--- The records Enclosed Below ---

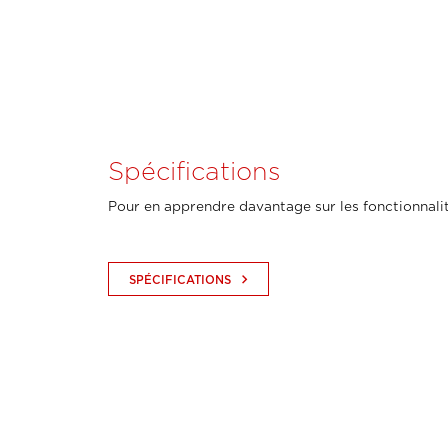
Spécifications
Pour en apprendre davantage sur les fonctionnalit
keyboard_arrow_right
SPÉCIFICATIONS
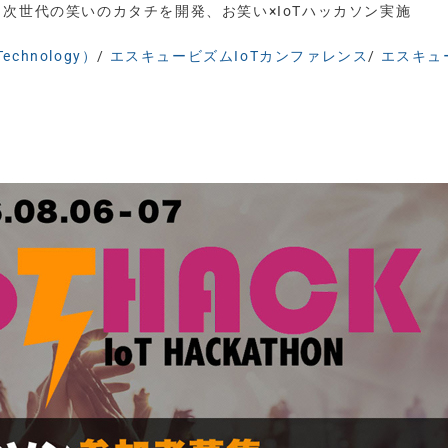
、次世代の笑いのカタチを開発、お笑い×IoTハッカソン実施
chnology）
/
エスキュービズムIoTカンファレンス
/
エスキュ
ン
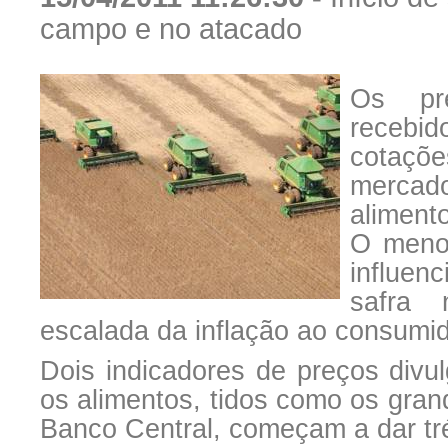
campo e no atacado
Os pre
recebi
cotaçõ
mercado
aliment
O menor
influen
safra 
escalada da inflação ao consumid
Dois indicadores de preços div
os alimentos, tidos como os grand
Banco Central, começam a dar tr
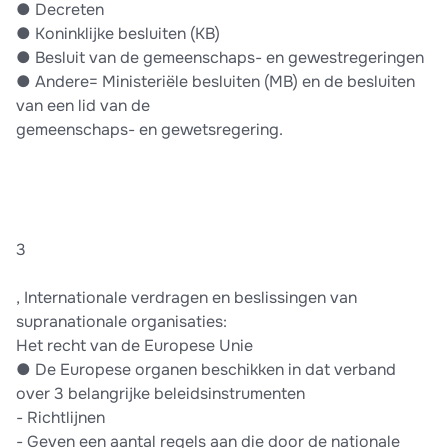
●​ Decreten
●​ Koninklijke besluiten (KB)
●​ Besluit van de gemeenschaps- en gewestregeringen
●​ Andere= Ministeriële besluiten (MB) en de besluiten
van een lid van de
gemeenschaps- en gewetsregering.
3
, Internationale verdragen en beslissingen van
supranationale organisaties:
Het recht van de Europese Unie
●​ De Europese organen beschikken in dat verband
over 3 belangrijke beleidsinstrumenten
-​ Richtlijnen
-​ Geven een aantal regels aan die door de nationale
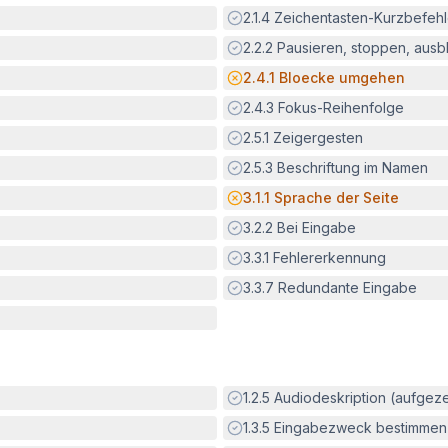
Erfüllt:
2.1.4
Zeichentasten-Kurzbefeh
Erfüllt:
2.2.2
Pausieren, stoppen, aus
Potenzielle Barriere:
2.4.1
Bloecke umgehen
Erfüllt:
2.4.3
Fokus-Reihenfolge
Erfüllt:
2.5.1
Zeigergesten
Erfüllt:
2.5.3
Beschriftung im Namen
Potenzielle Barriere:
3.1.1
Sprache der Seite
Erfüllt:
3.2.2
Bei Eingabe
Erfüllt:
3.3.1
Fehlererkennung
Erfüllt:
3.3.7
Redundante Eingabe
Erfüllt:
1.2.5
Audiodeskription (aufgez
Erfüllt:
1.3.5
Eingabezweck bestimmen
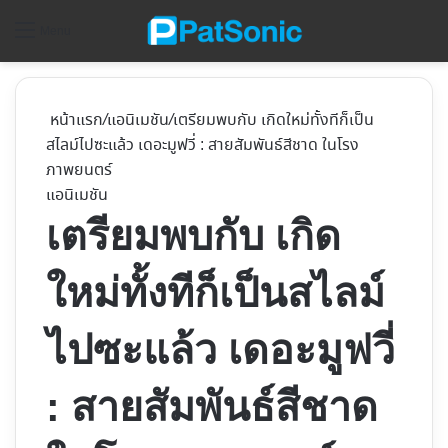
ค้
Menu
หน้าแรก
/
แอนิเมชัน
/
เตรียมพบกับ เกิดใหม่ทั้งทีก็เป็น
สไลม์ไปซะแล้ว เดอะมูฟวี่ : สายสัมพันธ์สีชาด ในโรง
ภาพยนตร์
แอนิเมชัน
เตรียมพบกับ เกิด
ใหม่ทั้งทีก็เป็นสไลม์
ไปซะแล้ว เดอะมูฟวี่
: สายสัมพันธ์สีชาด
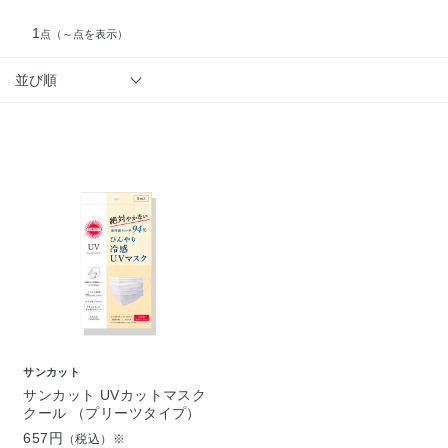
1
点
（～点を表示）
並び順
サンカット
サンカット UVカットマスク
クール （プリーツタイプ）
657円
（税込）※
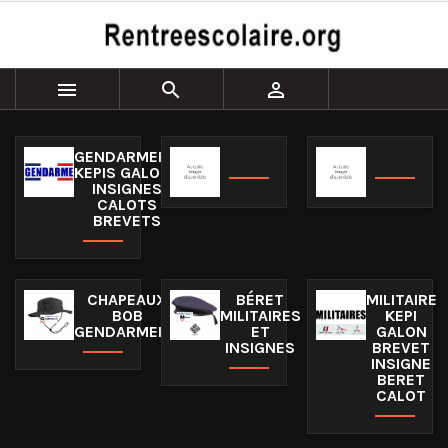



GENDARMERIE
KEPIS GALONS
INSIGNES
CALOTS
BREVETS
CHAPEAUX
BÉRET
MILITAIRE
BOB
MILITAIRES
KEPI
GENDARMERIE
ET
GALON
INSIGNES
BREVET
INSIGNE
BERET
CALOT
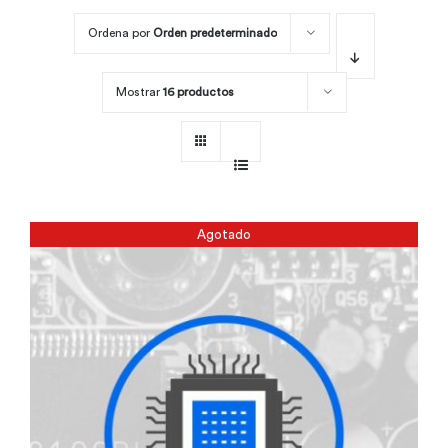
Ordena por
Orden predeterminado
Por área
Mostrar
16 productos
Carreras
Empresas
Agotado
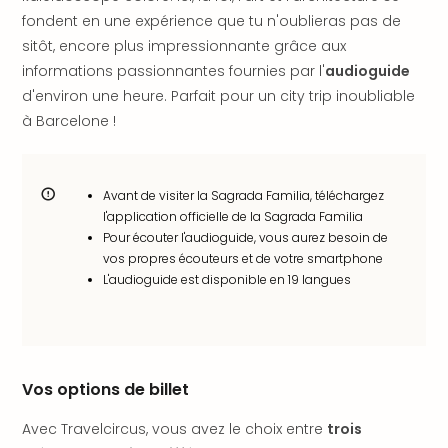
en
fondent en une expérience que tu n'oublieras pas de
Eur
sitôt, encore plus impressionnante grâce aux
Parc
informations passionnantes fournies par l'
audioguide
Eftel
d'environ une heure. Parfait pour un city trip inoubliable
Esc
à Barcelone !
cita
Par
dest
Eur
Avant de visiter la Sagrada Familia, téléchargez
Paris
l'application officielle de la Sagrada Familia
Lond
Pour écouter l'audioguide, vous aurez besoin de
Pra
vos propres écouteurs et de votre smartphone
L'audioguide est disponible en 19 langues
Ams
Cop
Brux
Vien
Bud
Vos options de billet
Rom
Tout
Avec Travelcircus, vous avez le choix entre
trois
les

--- End of Enclosed The records ---

Omit the pictures and write out the lines above from the one with "Sprache der Seite" through the last, unchanged.

_Output_.
Sprache der Seite
Erfüllt:
3.2.2
Bei Eingabe
Erfüllt:
3.3.1
Fehlererkennung
Erfüllt:
3.3.7
Redundante Eingabe
Erfüllt:
1.2.5
Audiodeskription (aufgez
Erfüllt:
1.3.5
Eingabezweck bestimmen
ค้
Menu
หน้าแรก
/
แอนิเมชัน
/
เตรียมพบกับ เกิดใหม่ทั้งทีก็เป็น
สไลม์ไปซะแล้ว เดอะมูฟวี่ : สายสัมพันธ์สีชาด ในโรง
ภาพยนตร์
แอนิเมชัน
เตรียมพบกับ เกิด
ใหม่ทั้งทีก็เป็นสไลม์
ไปซะแล้ว เดอะมูฟวี่
: สายสัมพันธ์สีชาด
1
点
（～点を表示）
並び順
サンカット
サンカット UVカットマスク
クール （プリーツタイプ）
657円
（税込）※



GENDARMERIE
KEPIS GALONS
INSIGNES
CALOTS
BREVETS
CHAPEAUX
BÉRET
MILITAIRE
BOB
MILITAIRES
KEPI
GENDARMERIE
ET
GALON
INSIGNES
BREVET
INSIGNE
BERET
CALOT
Ordena por
Orden predeterminado
Por área
Mostrar
16 productos
Carreras
Empresas
Agotado
en
fondent en une expérience que tu n'oublieras pas de
Eur
sitôt, encore plus impressionnante grâce aux
Parc
informations passionnantes fournies par l'
audioguide
Eftel
d'environ une heure. Parfait pour un city trip inoubliable
Esc
à Barcelone !
cita
Par
dest
Eur
Avant de visiter la Sagrada Familia, téléchargez
Paris
l'application officielle de la Sagrada Familia
Lond
Pour écouter l'audioguide, vous aurez besoin de
Pra
vos propres écouteurs et de votre smartphone
L'audioguide est disponible en 19 langues
Ams
Cop
Brux
Vien
Bud
Vos options de billet
Rom
Tout
Avec Travelcircus, vous avez le choix entre
trois
les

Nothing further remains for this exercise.